With fuel prices rising and the environmental effects of motoring in the news almost every day, more and more people are taking charge of the situation and producing their own biofuels at home. This is the first in a series of posts aimed at helping you to understand what biodiesel is, and the processes involved in making it.

Biodiesel is defined as diesel fuel with a base of vegetable oil or tallow (animal fat). Generally it is produced using the process of transesterification (the separation of methyl esters from glycerol), by creating a chemical reaction between the chosen oil/fat and methanol using a catalyst. The most popular catalysts used in the production of biodiesel are Sodium Hydroxide and Potassium Hydroxide.

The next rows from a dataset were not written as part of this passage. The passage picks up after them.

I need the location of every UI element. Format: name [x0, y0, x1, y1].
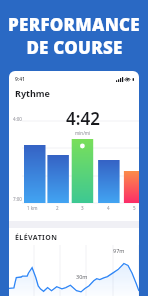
staticText: 30m	[76, 273, 88, 280]
staticText: 1 km	[27, 205, 38, 211]
staticText: Rythme	[15, 87, 50, 99]
staticText: 97m	[113, 247, 125, 254]
staticText: min/mi	[75, 130, 91, 136]
staticText: 4:00	[13, 116, 22, 122]
staticText: 2	[56, 205, 59, 211]
staticText: DE COURSE	[26, 36, 123, 59]
staticText: 5	[133, 205, 136, 211]
staticText: PERFORMANCE	[8, 13, 140, 36]
staticText: 3	[81, 205, 84, 211]
staticText: ÉLÉVATION	[15, 233, 58, 243]
staticText: 9:41	[15, 76, 25, 83]
staticText: 4	[107, 205, 110, 211]
staticText: 4:42	[66, 107, 100, 130]
staticText: 7:00	[13, 196, 22, 202]
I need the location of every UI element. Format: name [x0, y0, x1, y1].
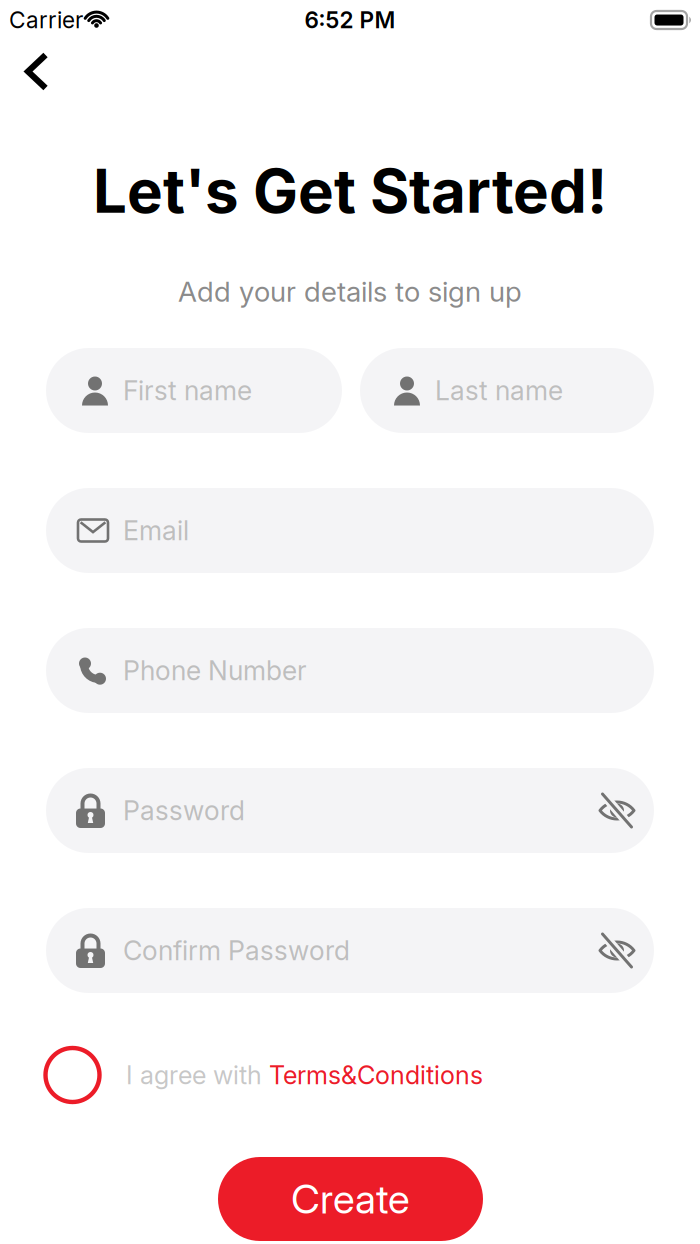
- button[interactable]: Last name: [360, 348, 654, 433]
- staticText: Carrier: [9, 7, 83, 33]
- button[interactable]: Terms&Conditions: [269, 1060, 483, 1090]
- staticText: Phone Number: [123, 655, 307, 686]
- staticText: Create: [291, 1175, 410, 1223]
- staticText: Confirm Password: [123, 935, 350, 966]
- staticText: First name: [123, 375, 252, 406]
- staticText: Last name: [435, 375, 563, 406]
- staticText: I agree with: [126, 1060, 269, 1090]
- staticText: Password: [123, 795, 245, 826]
- button[interactable]: Email: [46, 488, 654, 573]
- staticText: Terms&Conditions: [269, 1060, 483, 1090]
- button[interactable]: Password: [46, 768, 654, 853]
- button[interactable]: Agree with terms and conditions: [46, 1048, 100, 1102]
- button[interactable]: Back: [8, 44, 64, 100]
- button[interactable]: Phone Number: [46, 628, 654, 713]
- staticText: Add your details to sign up: [178, 275, 522, 308]
- button[interactable]: Confirm Password: [46, 908, 654, 993]
- button[interactable]: Create: [218, 1157, 483, 1241]
- staticText: 6:52 PM: [304, 7, 396, 33]
- button[interactable]: Show password: [600, 934, 634, 968]
- button[interactable]: Show password: [600, 794, 634, 828]
- staticText: Let's Get Started!: [93, 156, 607, 226]
- button[interactable]: First name: [46, 348, 342, 433]
- staticText: Email: [123, 515, 189, 546]
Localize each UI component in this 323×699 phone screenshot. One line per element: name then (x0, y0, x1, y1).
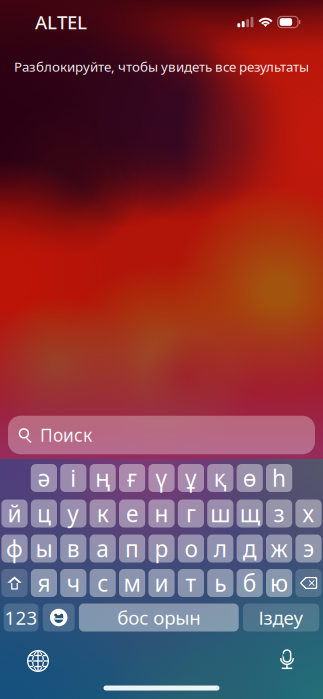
staticText: п (125, 533, 139, 564)
button[interactable]: ө (237, 464, 263, 492)
button[interactable]: з (266, 500, 292, 528)
staticText: ы (35, 533, 52, 564)
button[interactable]: у (60, 500, 86, 528)
button[interactable]: һ (266, 464, 292, 492)
staticText: э (303, 533, 314, 564)
button[interactable]: ь (207, 569, 233, 597)
button[interactable]: э (295, 534, 322, 562)
staticText: й (8, 498, 22, 528)
staticText: м (124, 568, 141, 598)
staticText: ALTEL (35, 10, 87, 34)
button[interactable]: Поиск (8, 416, 315, 454)
staticText: һ (272, 463, 286, 493)
staticText: л (214, 533, 227, 564)
button[interactable]: ц (31, 500, 57, 528)
staticText: о (184, 533, 197, 564)
button[interactable]: ғ (119, 464, 145, 492)
button[interactable]: в (60, 534, 86, 562)
button[interactable]: ю (266, 569, 292, 597)
button[interactable]: е (119, 500, 145, 528)
button[interactable]: р (148, 534, 175, 562)
staticText: г (186, 498, 196, 528)
button[interactable]: я (31, 569, 57, 597)
staticText: ң (95, 463, 110, 493)
button[interactable]: л (207, 534, 233, 562)
staticText: ж (271, 533, 288, 564)
button[interactable]: ұ (178, 464, 204, 492)
staticText: ю (270, 568, 288, 598)
button[interactable]: ж (266, 534, 292, 562)
staticText: Разблокируйте, чтобы увидеть все результ… (14, 58, 309, 75)
button[interactable]: б (237, 569, 263, 597)
staticText: х (302, 498, 314, 528)
staticText: ә (37, 463, 50, 493)
staticText: ү (156, 463, 168, 493)
button[interactable]: г (178, 500, 204, 528)
staticText: ө (243, 463, 257, 493)
button[interactable]: ф (1, 534, 28, 562)
button[interactable]: й (1, 500, 28, 528)
button[interactable]: Shift (1, 569, 28, 597)
staticText: б (243, 568, 257, 598)
button[interactable]: и (148, 569, 175, 597)
staticText: бос орын (117, 605, 200, 630)
staticText: щ (240, 498, 260, 528)
button[interactable]: х (295, 500, 322, 528)
staticText: с (97, 568, 108, 598)
button[interactable]: ә (31, 464, 57, 492)
staticText: н (154, 498, 168, 528)
button[interactable]: і (60, 464, 86, 492)
button[interactable]: 123 (4, 604, 38, 632)
button[interactable]: с (90, 569, 116, 597)
button[interactable]: щ (237, 500, 263, 528)
staticText: т (185, 568, 196, 598)
button[interactable]: а (90, 534, 116, 562)
button[interactable]: Emoji (43, 604, 75, 632)
staticText: Поиск (40, 424, 92, 446)
button[interactable]: ы (31, 534, 57, 562)
staticText: ф (6, 533, 23, 564)
button[interactable]: қ (207, 464, 233, 492)
button[interactable]: Delete (295, 569, 322, 597)
staticText: қ (214, 463, 227, 493)
staticText: і (70, 463, 76, 493)
button[interactable]: ч (60, 569, 86, 597)
staticText: ч (67, 568, 80, 598)
staticText: з (274, 498, 285, 528)
button[interactable]: к (90, 500, 116, 528)
staticText: ь (214, 568, 226, 598)
staticText: ұ (185, 463, 197, 493)
staticText: у (67, 498, 79, 528)
staticText: 123 (5, 605, 38, 630)
button[interactable]: ң (90, 464, 116, 492)
button[interactable]: Dictation (279, 648, 295, 674)
staticText: а (96, 533, 109, 564)
button[interactable]: н (148, 500, 175, 528)
staticText: в (67, 533, 80, 564)
staticText: и (154, 568, 168, 598)
staticText: р (154, 533, 168, 564)
button[interactable]: т (178, 569, 204, 597)
button[interactable]: ш (207, 500, 233, 528)
staticText: д (243, 533, 257, 564)
staticText: я (37, 568, 50, 598)
button[interactable]: Next keyboard (27, 650, 49, 672)
button[interactable]: Іздеу (243, 604, 319, 632)
staticText: е (126, 498, 138, 528)
button[interactable]: д (237, 534, 263, 562)
button[interactable]: ү (148, 464, 175, 492)
staticText: к (97, 498, 109, 528)
button[interactable]: о (178, 534, 204, 562)
button[interactable]: м (119, 569, 145, 597)
staticText: ғ (127, 463, 137, 493)
staticText: ш (210, 498, 230, 528)
staticText: ц (37, 498, 51, 528)
staticText: Іздеу (259, 605, 304, 630)
button[interactable]: п (119, 534, 145, 562)
button[interactable]: бос орын (79, 604, 239, 632)
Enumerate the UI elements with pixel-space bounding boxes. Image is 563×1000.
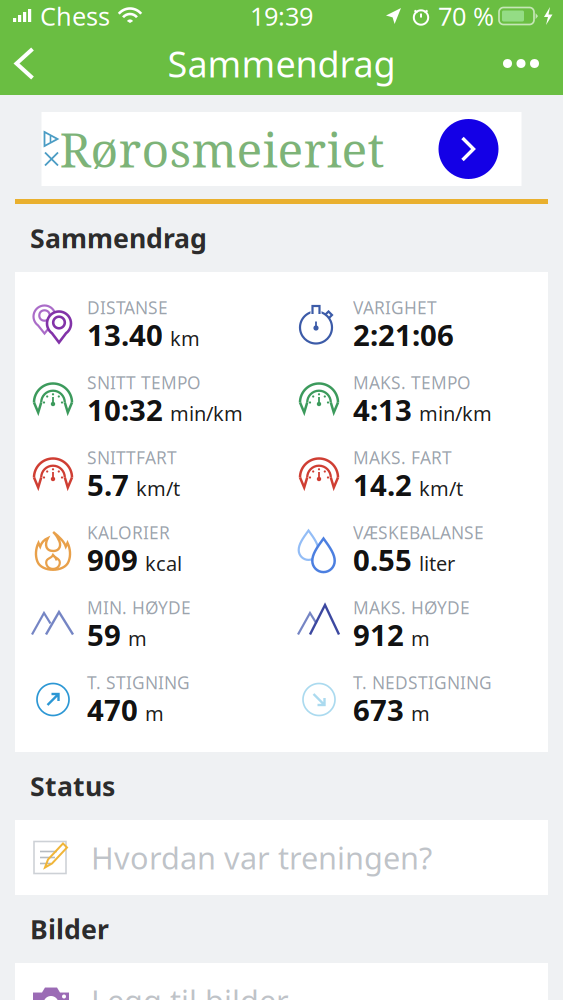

It can be used as a pure fuel, or alternatively mixed with petroleum diesel, and there should be no problem using it in a normal, unmodified diesel powered engine.
The result is a renewable fuel with a low environmental impact. Biodiesel can reduce CO2 emissions by around 78% compared to petroleum diesel.


Please ensure you have read and understood the guidelines provided by HMRC if you intend to produce biodiesel, or if you intend to sell it.
Producing biodiesel involves working with potentially dangerous chemicals. Please see the Health and Safety guidelines from HSE.